= George Wiley Center =

American non-profit organization

The George Wiley Center is an American non-governmental, non-profit organization founded in 1981. Named after chemist and civil rights activist George Wiley, the organization was founded by Henry Shelton, a social activist, and is based in Pawtucket, Rhode Island. Its stated mission is "local community organizing" to create "social and economic justice through changes in public policy".

The organization advocates on behalf of low-income residents of Rhode Island, primarily focusing on issues regarding utilities such as electricity and natural gas. In December 2013, the George Wiley Center organized a successful petition for the Rhode Island Public Utilities Commission to postpone a vote and hold further hearings on proposed changes to residential electricity and natural gas service regulations, which would have narrowed eligibility for "protected status" and shortened the Winter Moratorium, the period when utility customers are protected from having their utilities shut off. In December 2014, representatives from the organization were among the speakers questioning electricity rate increases at a hearing at the Rhode Island Public Utilities Commission's offices.

The Henry Shelton Act, named after its primary advocate and George Wiley Center founder Henry Shelton, was signed into law in July 2011. It went into effect on October 15, 2011. The law creates an "arrearage forgiveness program" for low-income households eligible for the federal Low Income Home Energy Assistance Program (LIHEAP) that have had or are scheduled to have their utilities shut off.

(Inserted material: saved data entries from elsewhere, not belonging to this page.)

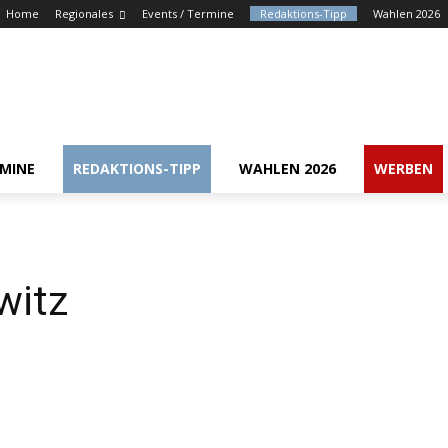
Home
Regionales
Events / Termine
Redaktions-Tipp
Wahlen 2026
RMINE
REDAKTIONS-TIPP
WAHLEN 2026
WERBEN
witz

The organization has a staff of two people, in addition to a body of volunteers and interns. The Wiley Center's coordinator role was filled by Camilo Viveiros in 2016. He joined as an organizer in 2012 and has over 25 years of community organizing experience. On June 8, 2019, members of the George Wiley Center announced the formation of a new board reflective of the community. The new board looks forward to continued grassroots organizing in support of social, economic, and racial justice.